Tetapi Aluna tetap bungkam, hanya diam di sampingnya, fokus pada langit senja yang mulai nampak hilang . Angin terus berhembus, membawa suara alam yang menenangkan, tetapi hatinya tak bisa ia tenangkan. Setiap kata yang ingin ia ucapkan seperti terhenti di tenggorokannya, terkunci rapat.
Melihat Aluna yang tetap tidak menjawab, Elvanzo merasa kecewa, tetapi ia tak bisa memaksanya. Ia hanya berharap jika Aluna bisa berbicara, mengungkapkan apa yang sebenarnya ada di balik sikapnya yang dingin dan penuh jarak. Tapi ia tahu, mungkin itu tidak akan terjadi malam ini. Mungkin ada hal-hal yang terlalu dalam dan mengerikan untuk diceritakan.
"Tolong beri aku kesempatan," Elvanzo akhirnya bersuara lagi, lebih halus dari sebelumnya. "Aku ingin membantu. Aku ingin memahami."
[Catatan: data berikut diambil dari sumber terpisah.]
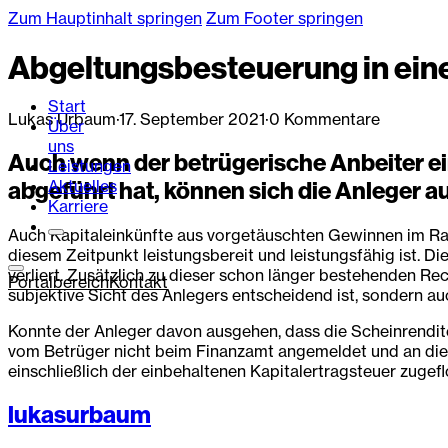
Zum Hauptinhalt springen
Zum Footer springen
Abgeltungsbesteuerung in ei
Start
Lukas Urbaum
·
17. September 2021
·
0 Kommentare
Über
uns
Auch wenn der betrügerische Anbeiter 
Leistungen
Aktuelles
abgeführt hat, können sich die Anleger 
Karriere
Auch Kapitaleinkünfte aus vorgetäuschten Gewinnen im Rah
diesem Zeitpunkt leistungsbereit und leistungsfähig ist. 
verliert. Zusätzlich zu dieser schon länger bestehenden R
Portalbereich
Kontakt
subjektive Sicht des Anlegers entscheidend ist, sondern au
Konnte der Anleger davon ausgehen, dass die Scheinrendit
vom Betrüger nicht beim Finanzamt angemeldet und an dieses
einschließlich der einbehaltenen Kapitalertragsteuer zugefl
lukasurbaum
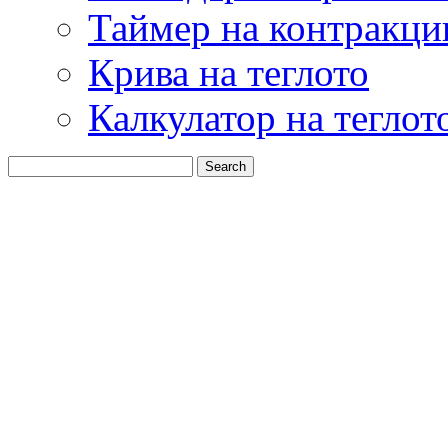
Таймер на контракци
Крива на теглото
Калкулатор на теглот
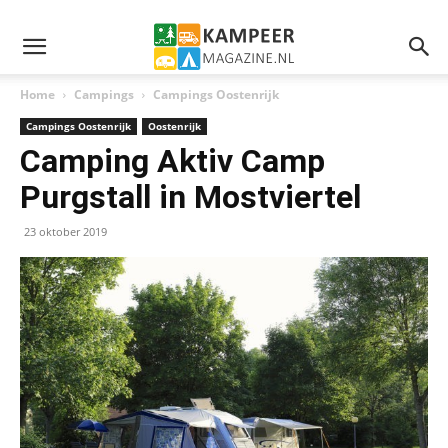
Home
Campings
Campings Oostenrijk
Campings Oostenrijk
Oostenrijk
Camping Aktiv Camp
Purgstall in Mostviertel
23 oktober 2019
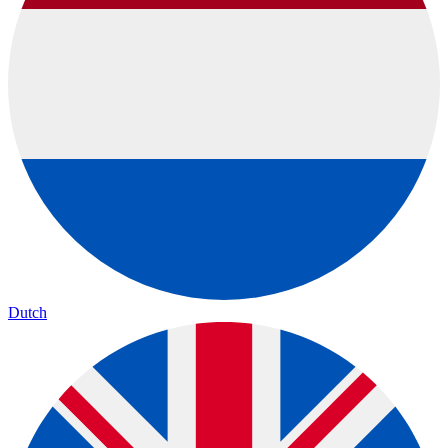
Dutch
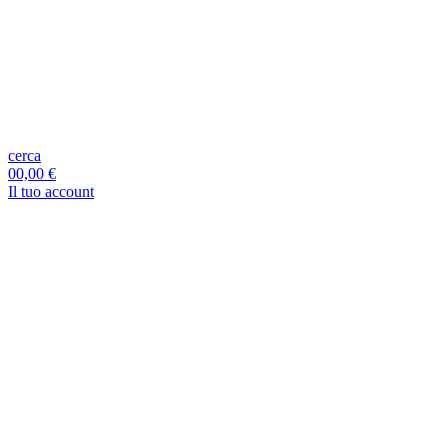
cerca
0
0,00 €
Il tuo account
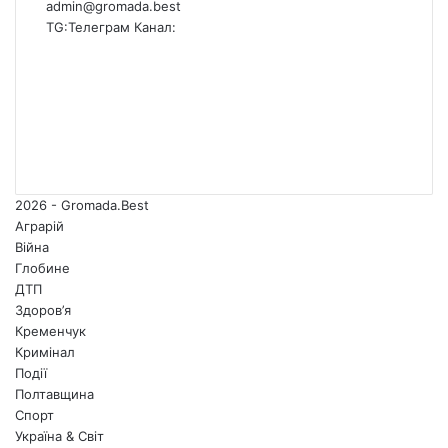
admin@gromada.best
TG:
Телеграм Канал:
Facebook
X
YouTube
Instagram
Telegram
TikTok
2026 - Gromada.Best
Аграрій
Війна
Глобине
ДТП
Здоров’я
Кременчук
Кримінал
Події
Полтавщина
Спорт
Україна & Світ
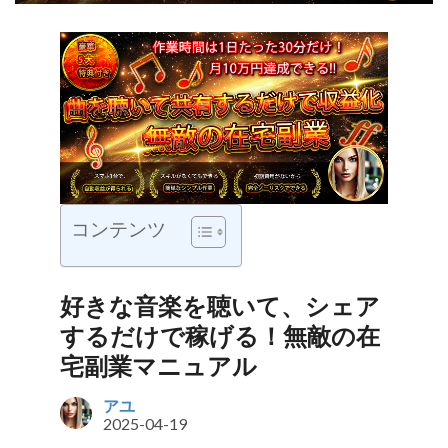
コンテンツ
好きな音楽を聴いて、シェア
するだけで稼げる！無敵の在
宅副業マニュアル
アユ
2025-04-19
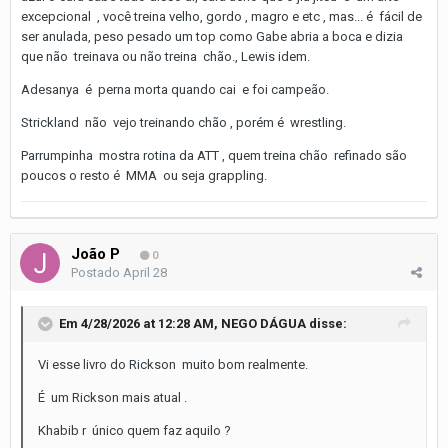
excepcional , você treina velho, gordo , magro e etc , mas... é fácil de
ser anulada, peso pesado um top como Gabe abria a boca e dizia
que não treinava ou não treina chão., Lewis idem.
Adesanya é perna morta quando cai e foi campeão.
Strickland não vejo treinando chão , porém é wrestling.
Parrumpinha mostra rotina da ATT , quem treina chão refinado são
poucos o resto é MMA ou seja grappling.
João P
0
Postado
April 28
Em 4/28/2026 at 12:28 AM,
NEGO DÁGUA
disse:
Vi esse livro do Rickson muito bom realmente.
É um Rickson mais atual .
Khabib r único quem faz aquilo ?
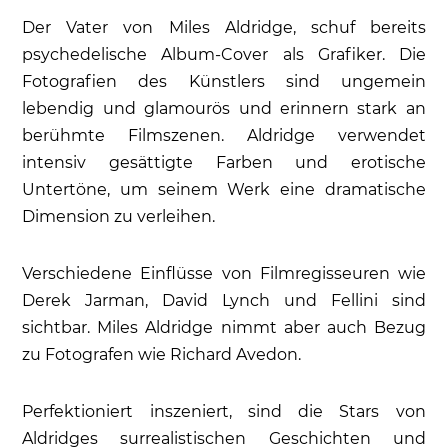
Der Vater von Miles Aldridge, schuf bereits
psychedelische Album-Cover als Grafiker. Die
Fotografien des Künstlers sind ungemein
lebendig und glamourös und erinnern stark an
berühmte Filmszenen. Aldridge verwendet
intensiv gesättigte Farben und erotische
Untertöne, um seinem Werk eine dramatische
Dimension zu verleihen.
Verschiedene Einflüsse von Filmregisseuren wie
Derek Jarman, David Lynch und Fellini sind
sichtbar. Miles Aldridge nimmt aber auch Bezug
zu Fotografen wie Richard Avedon.
Perfektioniert inszeniert, sind die Stars von
Aldridges surrealistischen Geschichten und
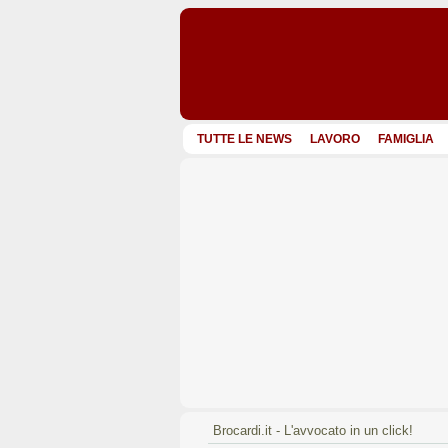
TUTTE LE NEWS
LAVORO
FAMIGLIA
Brocardi.it - L'avvocato in un click!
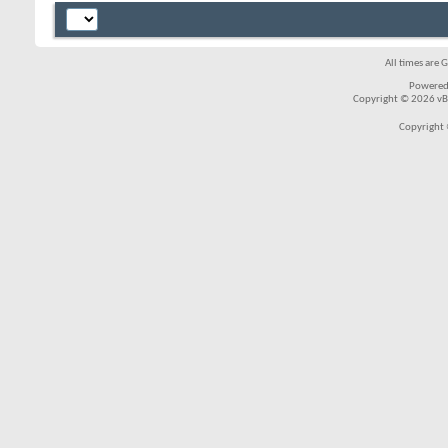
All times are 
Powered
Copyright © 2026 vBul
Copyright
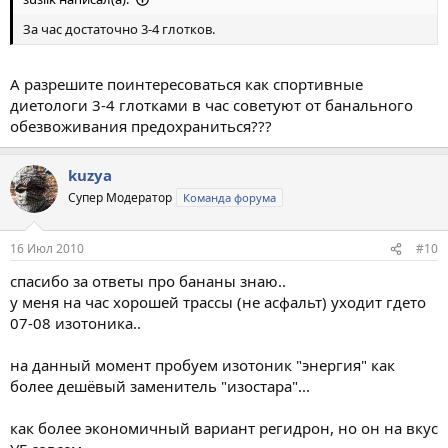
За час достаточно 3-4 глотков.
А разрешите поинтересоваться как спортивные
диетологи 3-4 глотками в час советуют от банального
обезвоживания предохраниться???
kuzya
Супер Модератор
Команда форума
16 Июл 2010
#10
спасибо за ответы про бананы знаю..
у меня на час хорошей трассы (не асфальт) уходит гдето
07-08 изотоника..
на данный момент пробуем изотоник "энергия" как
более дешёвый заменитель "изостара"...
как более экономичный вариант регидрон, но он на вкус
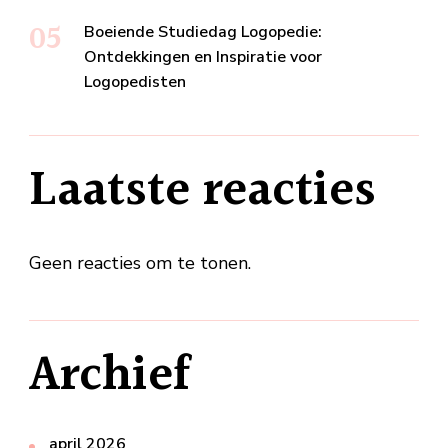
Boeiende Studiedag Logopedie:
Ontdekkingen en Inspiratie voor
Logopedisten
Laatste reacties
Geen reacties om te tonen.
Archief
april 2026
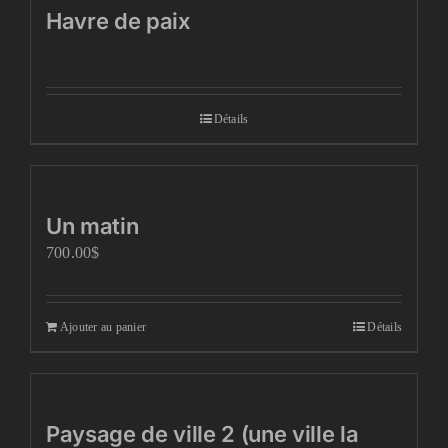
Havre de paix
Détails
Un matin
700.00
$
Ajouter au panier
Détails
Paysage de ville 2 (une ville la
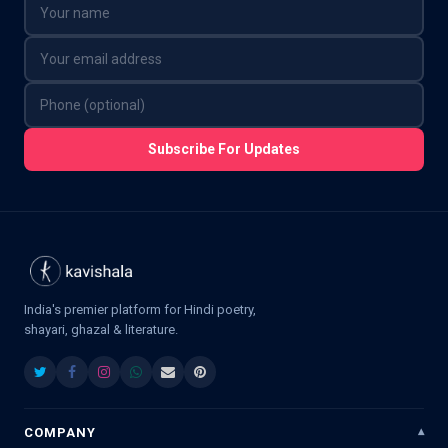
Subscribe For Updates
India's premier platform for Hindi poetry,
shayari, ghazal & literature.
COMPANY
Di tengah kesunyian itu, hanya suara angin yang menjawab, dan meskipun di dalam dirinya Elvanzo tahu bahwa ia tidak tahu apa yang harus dilakukan lagi, hatinya tak pernah berhenti berharap. Ia hanya bisa berdoa bahwa waktu akan membawa jawaban, dan mungkin suatu hari nanti, Aluna akan mempercayakan segalanya padanya.
Tapi untuk sekarang, keduanya terjebak dalam kesunyian itu, terpisah oleh sebuah dinding yang lebih tinggi dari sebelumnya, dinding yang hanya bisa dihancurkan jika Aluna merasa cukup siap untuk membiarkan segalanya terbuka.